● **WHAT YOU NEED TO DO**:
In the listing below, how many lines contain the word "djeteta"? Please respond with the number only.

● **GIVEN ENTRIES**:
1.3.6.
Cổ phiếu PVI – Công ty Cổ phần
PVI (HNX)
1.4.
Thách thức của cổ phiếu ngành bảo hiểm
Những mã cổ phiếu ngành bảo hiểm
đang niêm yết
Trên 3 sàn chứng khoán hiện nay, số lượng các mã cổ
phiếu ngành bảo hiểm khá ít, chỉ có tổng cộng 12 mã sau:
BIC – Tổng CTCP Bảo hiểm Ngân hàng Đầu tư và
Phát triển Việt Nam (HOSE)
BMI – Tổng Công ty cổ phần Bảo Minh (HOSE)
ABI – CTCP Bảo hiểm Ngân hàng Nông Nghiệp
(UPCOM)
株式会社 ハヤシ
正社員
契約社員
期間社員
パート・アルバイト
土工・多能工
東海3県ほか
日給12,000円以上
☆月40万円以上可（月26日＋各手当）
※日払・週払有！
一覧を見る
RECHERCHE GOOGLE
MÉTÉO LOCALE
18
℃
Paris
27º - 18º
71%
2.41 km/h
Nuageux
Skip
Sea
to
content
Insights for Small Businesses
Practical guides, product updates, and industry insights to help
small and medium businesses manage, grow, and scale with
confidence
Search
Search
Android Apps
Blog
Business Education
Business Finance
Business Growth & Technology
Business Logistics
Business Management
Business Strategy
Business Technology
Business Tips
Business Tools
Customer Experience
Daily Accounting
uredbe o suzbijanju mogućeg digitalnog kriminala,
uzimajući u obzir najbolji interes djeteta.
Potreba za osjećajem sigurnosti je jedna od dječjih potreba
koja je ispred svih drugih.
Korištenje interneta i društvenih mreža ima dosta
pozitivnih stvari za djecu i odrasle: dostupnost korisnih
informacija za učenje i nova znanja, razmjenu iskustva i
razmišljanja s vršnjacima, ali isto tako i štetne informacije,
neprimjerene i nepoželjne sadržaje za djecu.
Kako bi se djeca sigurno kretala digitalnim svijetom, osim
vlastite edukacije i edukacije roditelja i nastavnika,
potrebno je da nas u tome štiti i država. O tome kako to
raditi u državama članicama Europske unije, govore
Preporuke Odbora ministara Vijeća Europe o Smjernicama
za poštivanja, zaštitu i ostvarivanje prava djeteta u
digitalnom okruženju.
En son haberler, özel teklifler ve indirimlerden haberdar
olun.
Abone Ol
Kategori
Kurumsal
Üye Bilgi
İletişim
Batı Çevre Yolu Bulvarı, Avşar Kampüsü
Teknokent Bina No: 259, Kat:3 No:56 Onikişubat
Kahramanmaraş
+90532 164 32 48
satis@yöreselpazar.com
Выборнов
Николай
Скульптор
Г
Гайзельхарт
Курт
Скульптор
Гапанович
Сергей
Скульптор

● **ANSWER SPACE**:
2